- **Work item**
Filter these entries down to the lines that hold the word "abruptly", and show each of them.

---------------

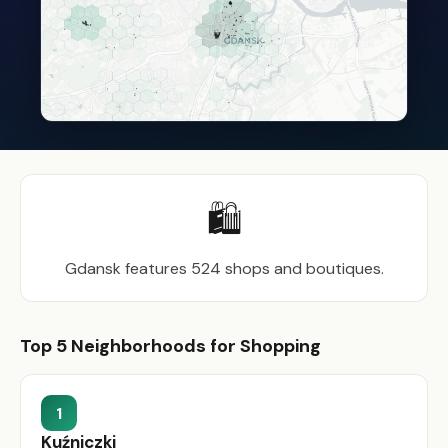
🛍️
Gdansk features 524 shops and boutiques.
Top 5 Neighborhoods for Shopping
1
Kuźniczki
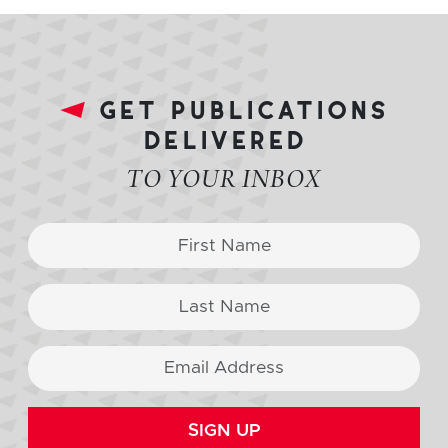
get publications
delivered
TO YOUR INBOX
SIGN UP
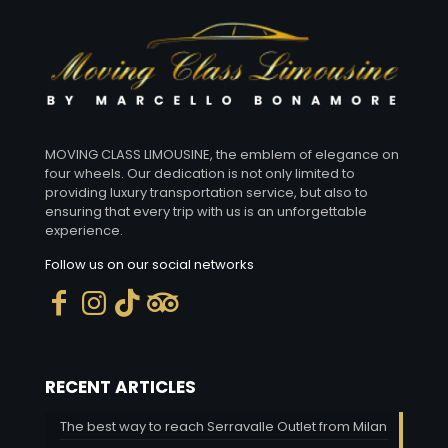
MOVING CLASS LIMOUSINE, the emblem of elegance on
four wheels. Our dedication is not only limited to
providing luxury transportation service, but also to
ensuring that every trip with us is an unforgettable
experience.
Follow us on our social networks
RECENT ARTICLES
The best way to reach Serravalle Outlet from Milan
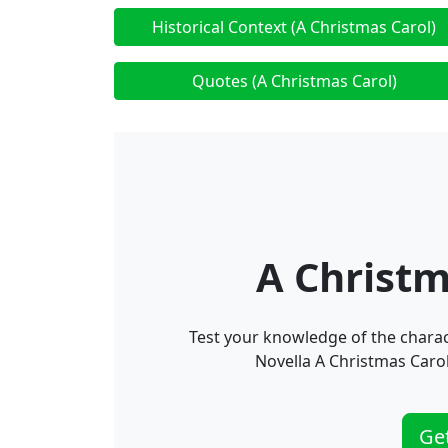
Historical Context (A Christmas Carol)
Quotes (A Christmas Carol)
A Christm
Test your knowledge of the charac
Novella A Christmas Carol
Ge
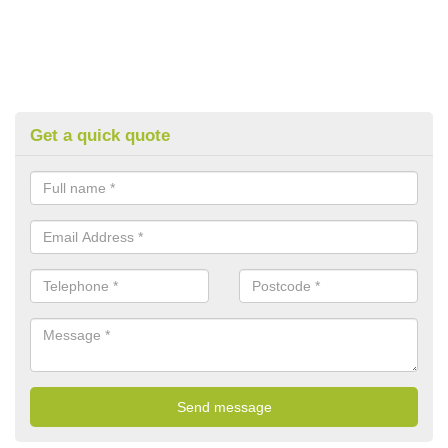
Get a quick quote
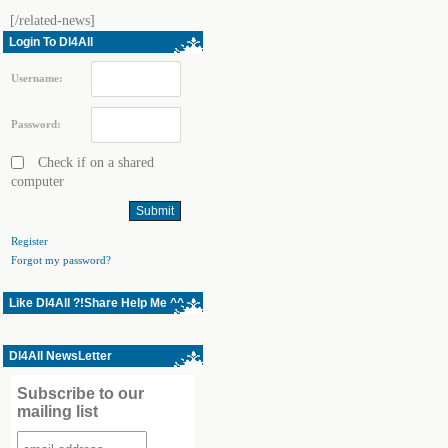
[/related-news]
Login To Dl4All
Username:
Password:
Check if on a shared
computer
Register
Forgot my password?
Like Dl4All ?!Share Help Me ^^
Dl4All NewsLetter
Subscribe to our
mailing list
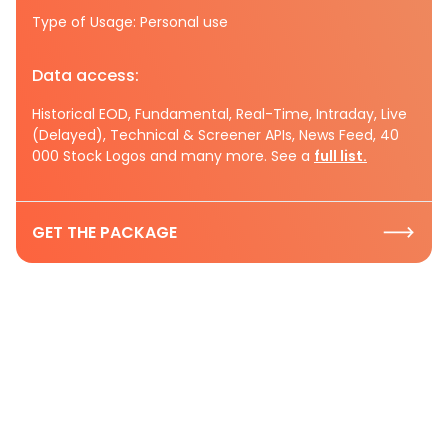
Type of Usage: Personal use
Data access:
Historical EOD, Fundamental, Real-Time, Intraday, Live
(Delayed), Technical & Screener APIs, News Feed, 40
000 Stock Logos and many more. See a
full list.
GET THE PACKAGE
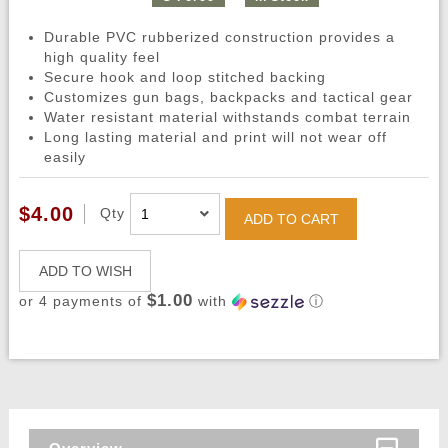
Durable PVC rubberized construction provides a
high quality feel
Secure hook and loop stitched backing
Customizes gun bags, backpacks and tactical gear
Water resistant material withstands combat terrain
Long lasting material and print will not wear off
easily
$4.00
Qty
ADD TO CART
ADD TO WISH
$1.00
or 4 payments of
with
ⓘ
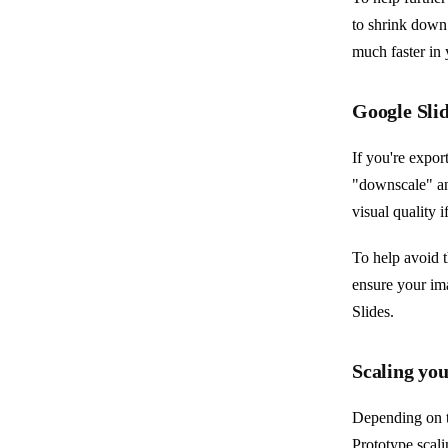
to shrink down 
much faster in 
Google Slid
If you're expor
"downscale" an
visual quality i
To help avoid t
ensure your im
Slides.
Scaling you
Depending on t
Prototype scali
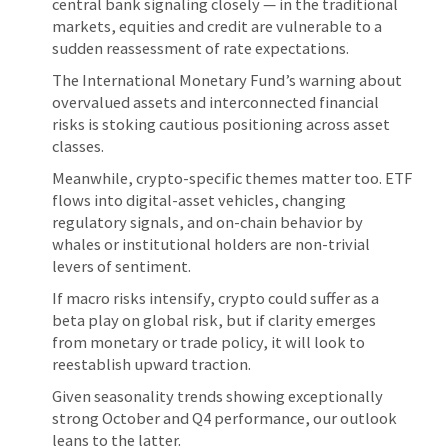
central bank signaling closely — in the traditional
markets, equities and credit are vulnerable to a
sudden reassessment of rate expectations.
The International Monetary Fund’s warning about
overvalued assets and interconnected financial
risks is stoking cautious positioning across asset
classes.
Meanwhile, crypto-specific themes matter too. ETF
flows into digital-asset vehicles, changing
regulatory signals, and on-chain behavior by
whales or institutional holders are non-trivial
levers of sentiment.
If macro risks intensify, crypto could suffer as a
beta play on global risk, but if clarity emerges
from monetary or trade policy, it will look to
reestablish upward traction.
Given seasonality trends showing exceptionally
strong October and Q4 performance, our outlook
leans to the latter.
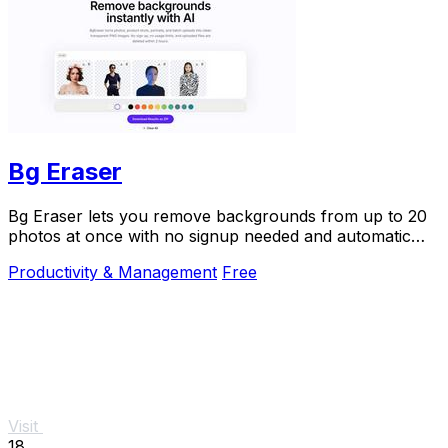
Bg Eraser
Bg Eraser lets you remove backgrounds from up to 20
photos at once with no signup needed and automatic
privacy protection.
Productivity & Management
Free
Visit
18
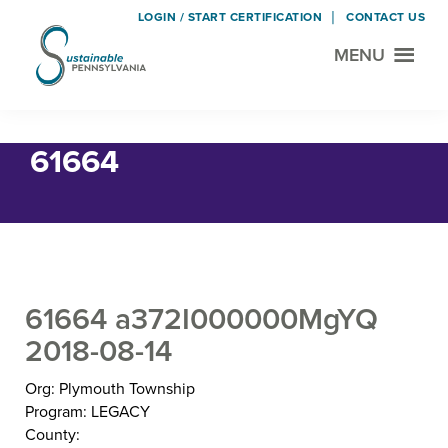
LOGIN / START CERTIFICATION
CONTACT US
MENU
Sustainable
Municipal
Pennsylvania
Certification
Skip
Skip
Home
› 61664
Project
to
to
61664
main
footer
content
61664 a372I000000MgYQ
2018-08-14
Org: Plymouth Township
Program: LEGACY
County:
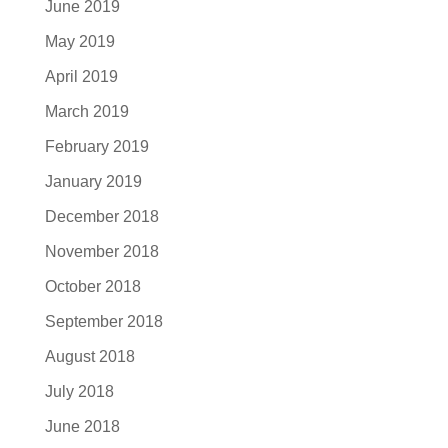
June 2019
May 2019
April 2019
March 2019
February 2019
January 2019
December 2018
November 2018
October 2018
September 2018
August 2018
July 2018
June 2018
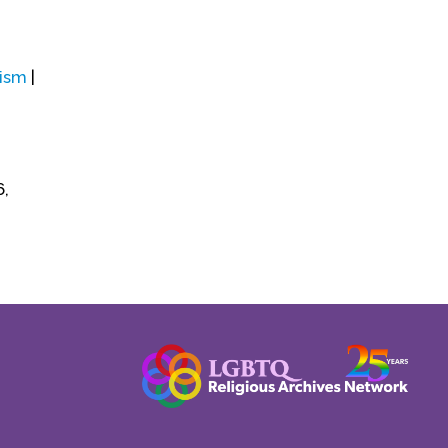
ism
|
6,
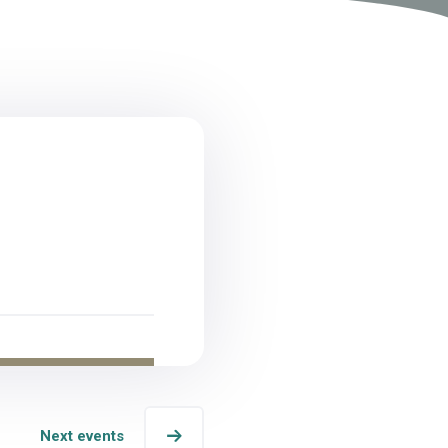
Next events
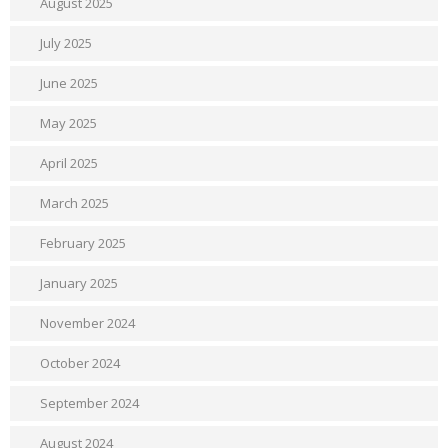
August 2025
July 2025
June 2025
May 2025
April 2025
March 2025
February 2025
January 2025
November 2024
October 2024
September 2024
August 2024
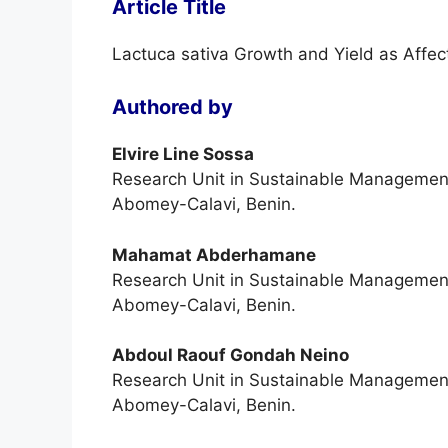
Article Title
Lactuca sativa Growth and Yield as Affec
Authored by
Elvire Line Sossa
Research Unit in Sustainable Management o
Abomey-Calavi, Benin.
Mahamat Abderhamane
Research Unit in Sustainable Management o
Abomey-Calavi, Benin.
Abdoul Raouf Gondah Neino
Research Unit in Sustainable Management o
Abomey-Calavi, Benin.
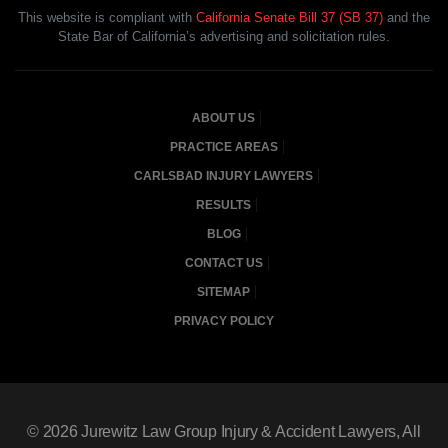
This website is compliant with
California Senate Bill 37 (SB 37)
and the
State Bar of California’s advertising and solicitation rules.
ABOUT US
PRACTICE AREAS
CARLSBAD INJURY LAWYERS
RESULTS
BLOG
CONTACT US
SITEMAP
PRIVACY POLICY
© 2026
Jurewitz Law Group Injury & Accident Lawyers
, All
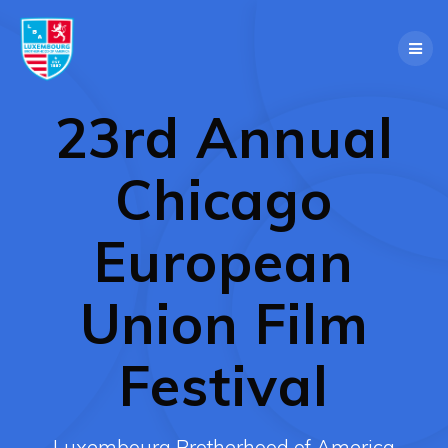
Skip
to
content
23rd Annual
Chicago
European
Union Film
Festival
Luxembourg Brotherhood of America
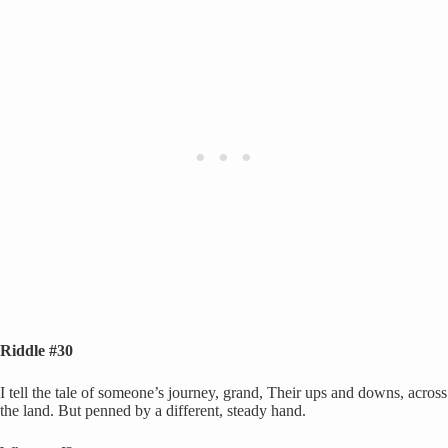
Riddle #30
I tell the tale of someone’s journey, grand, Their ups and downs, across
the land. But penned by a different, steady hand.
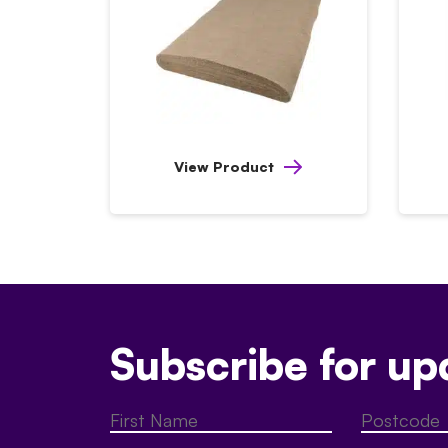
View Product
Subscribe for up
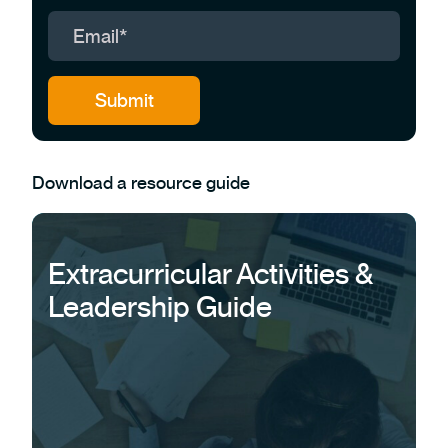
Download a resource guide
Extracurricular Activities &
Leadership Guide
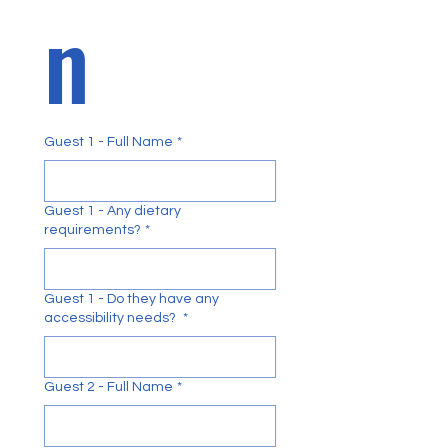
n 
Guest 1 - Full Name
*
Guest 1 - Any dietary
requirements?
*
Guest 1 - Do they have any
accessibility needs?
*
Guest 2 - Full Name
*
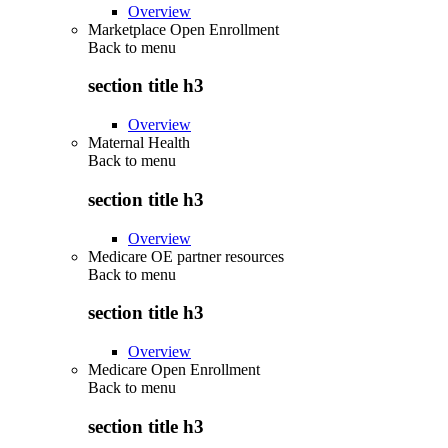
Overview
Marketplace Open Enrollment
Back to
menu
section title h3
Overview
Maternal Health
Back to
menu
section title h3
Overview
Medicare OE partner resources
Back to
menu
section title h3
Overview
Medicare Open Enrollment
Back to
menu
section title h3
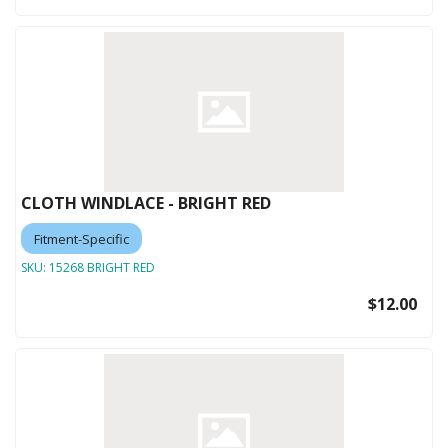
CLOTH WINDLACE - BRIGHT RED
Fitment-Specific
SKU:
15268 BRIGHT RED
$12.00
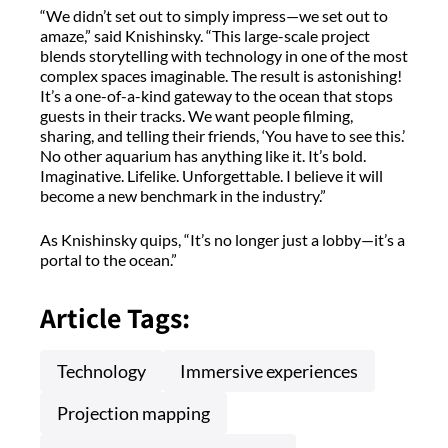
“We didn’t set out to simply impress—we set out to
amaze,” said
Knishinsky
. “This large-scale project
blends storytelling with technology in one of the most
complex spaces imaginable. The result
is
astonishing!
It’s
a one-of-a-kind gateway to the ocean that stops
guests in their tracks. We want people filming,
sharing, and telling their friends, ‘You have to see this.’
No other aquarium has anything like it.
It’s
bold.
Imaginative. Lifelike. Unforgettable. I believe it will
become a new benchmark in the industry.”
As
Knishinsky
quips, “It’s no longer just a lobby—it’s a
portal to the ocean.”
Article Tags:
Technology
Immersive experiences
Projection mapping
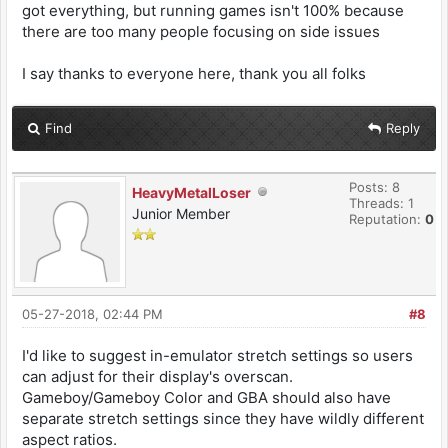
got everything, but running games isn't 100% because
there are too many people focusing on side issues
I say thanks to everyone here, thank you all folks
Find
Reply
Posts: 8
HeavyMetalLoser
Threads: 1
Junior Member
Reputation:
0
05-27-2018, 02:44 PM
#8
I'd like to suggest in-emulator stretch settings so users
can adjust for their display's overscan.
Gameboy/Gameboy Color and GBA should also have
separate stretch settings since they have wildly different
aspect ratios.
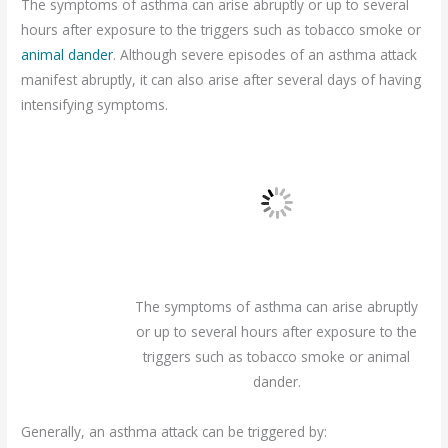
The symptoms of asthma can arise abruptly or up to several
hours after exposure to the triggers such as tobacco smoke or
animal dander
. Although severe episodes of an asthma attack
manifest abruptly, it can also arise after several days of having
intensifying symptoms.
The symptoms of asthma can arise abruptly
or up to several hours after exposure to the
triggers such as tobacco smoke or animal
dander.
Generally, an asthma attack can be triggered by:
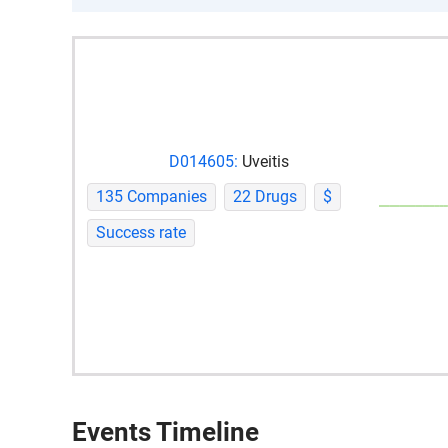
D014605:
Uveitis
135 Companies
22 Drugs
$
Success rate
Events Timeline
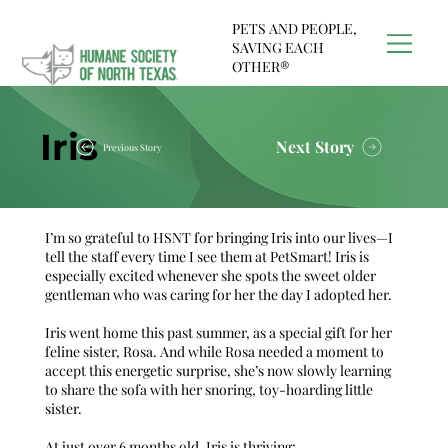
PETS AND PEOPLE,
SAVING EACH
OTHER®
Iris
Next Story
Previous Story
I’m so grateful to HSNT for bringing Iris into our lives—I
tell the staff every time I see them at
PetSmart
! Iris is
especially excited whenever she spots the sweet older
gentleman who was caring for her the day I adopted her.
Iris went home this past summer, as a special gift for her
feline sister, Rosa. And while Rosa needed a moment to
accept this energetic surprise, she’s now slowly learning
to share the sofa with her snoring, toy-hoarding little
sister.
At just over 6 months old, Iris is thriving:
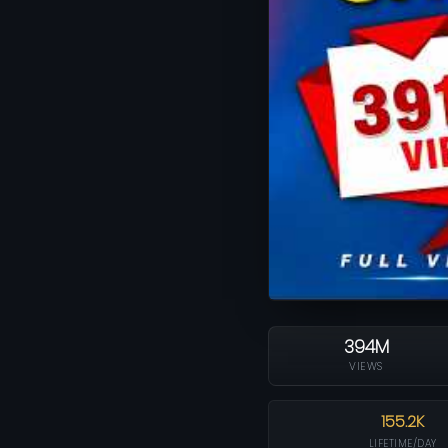
394M
VIEWS
155.2K
LIFETIME/DAY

---------------

- **Answer to this exercise**
The symptoms of asthma can arise abruptly or up to several
manifest abruptly, it can also arise after several days of having
The symptoms of asthma can arise abruptly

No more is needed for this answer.